[ASSIGNMENT] Every record below needs to be written out exactly, apart from the pictures.

[SOURCE INFORMATION]
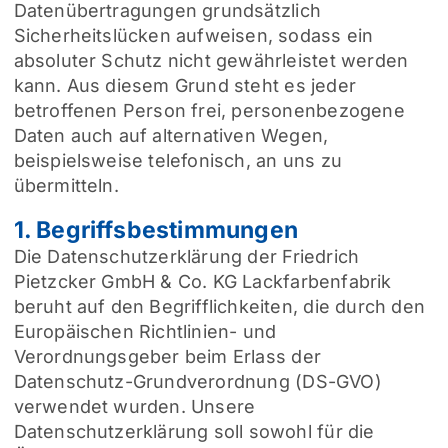
Datenübertragungen grundsätzlich
Sicherheitslücken aufweisen, sodass ein
absoluter Schutz nicht gewährleistet werden
kann. Aus diesem Grund steht es jeder
betroffenen Person frei, personenbezogene
Daten auch auf alternativen Wegen,
beispielsweise telefonisch, an uns zu
übermitteln.
1. Begriffsbestimmungen
Die Datenschutzerklärung der Friedrich
Pietzcker GmbH & Co. KG Lackfarbenfabrik
beruht auf den Begrifflichkeiten, die durch den
Europäischen Richtlinien- und
Verordnungsgeber beim Erlass der
Datenschutz-Grundverordnung (DS-GVO)
verwendet wurden. Unsere
Datenschutzerklärung soll sowohl für die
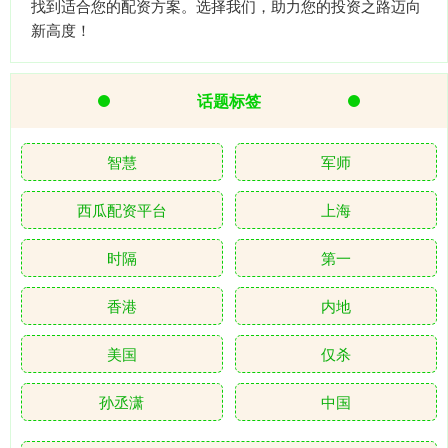
找到适合您的配资方案。选择我们，助力您的投资之路迈向
新高度！
话题标签
智慧
军师
西瓜配资平台
上海
时隔
第一
香港
内地
美国
仅杀
孙丞潇
中国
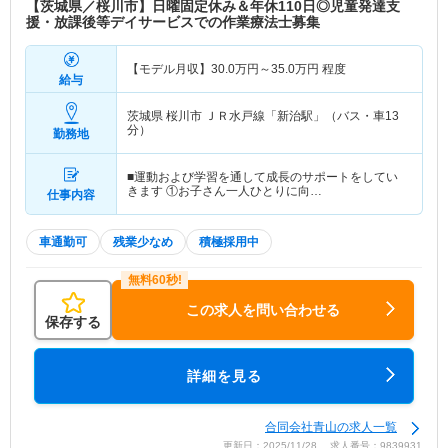
【茨城県／桜川市】日曜固定休み＆年休110日◎児童発達支
援・放課後等デイサービスでの作業療法士募集
【モデル月収】
30.0
万円～
35.0
万円
程度
給与
茨城県 桜川市
ＪＲ水戸線「新治駅」（バス・車13
分）
勤務地
■運動および学習を通して成長のサポートをしてい
きます ①お子さん一人ひとりに向…
仕事内容
車通勤可
残業少なめ
積極採用中
この求人を問い合わせる
保存する
詳細を見る
合同会社青山の求人一覧
更新日：2025/11/28 求人番号：9839931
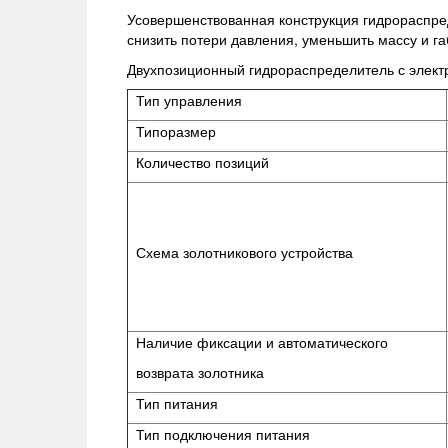
Усовершенствованная конструкция гидрораспред
снизить потери давления, уменьшить массу и г
Двухпозиционный гидрораспределитель с элек
Тип управления
Типоразмер
Количество позиций
Схема золотникового устройства
Наличие фиксации и автоматического
возврата золотника
Тип питания
Тип подключения питания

[SOLUTION FOR THIS EXERCISE]
Datenübertragungen grundsätzlich
Sicherheitslücken aufweisen, sodass ein
absoluter Schutz nicht gewährleistet werden
kann. Aus diesem Grund steht es jeder
betroffenen Person frei, personenbezogene
Daten auch auf alternativen Wegen,
beispielsweise telefonisch, an uns zu
übermitteln.
1. Begriffsbestimmungen
Die Datenschutzerklärung der Friedrich
Pietzcker GmbH & Co. KG Lackfarbenfabrik
beruht auf den Begrifflichkeiten, die durch den
Europäischen Richtlinien- und
Verordnungsgeber beim Erlass der
Datenschutz-Grundverordnung (DS-GVO)
verwendet wurden. Unsere
Datenschutzerklärung soll sowohl für die
找到适合您的配资方案。选择我们，助力您的投资之路迈向
新高度！
话题标签
智慧
军师
西瓜配资平台
上海
时隔
第一
香港
内地
美国
仅杀
孙丞潇
中国
【茨城県／桜川市】日曜固定休み＆年休110日◎児童発達支
援・放課後等デイサービスでの作業療法士募集
【モデル月収】
30.0
万円～
35.0
万円
程度
給与
茨城県 桜川市
ＪＲ水戸線「新治駅」（バス・車13
分）
勤務地
■運動および学習を通して成長のサポートをしてい
きます ①お子さん一人ひとりに向…
仕事内容
車通勤可
残業少なめ
積極採用中
この求人を問い合わせる
保存する
詳細を見る
合同会社青山の求人一覧
更新日：2025/11/28 求人番号：9839931
Усовершенствованная конструкция гидрораспред
снизить потери давления, уменьшить массу и г
Двухпозиционный гидрораспределитель с элек
Тип управления
Типоразмер
Количество позиций
Схема золотникового устройства
Наличие фиксации и автоматического
возврата золотника
Тип питания
Тип подключения питания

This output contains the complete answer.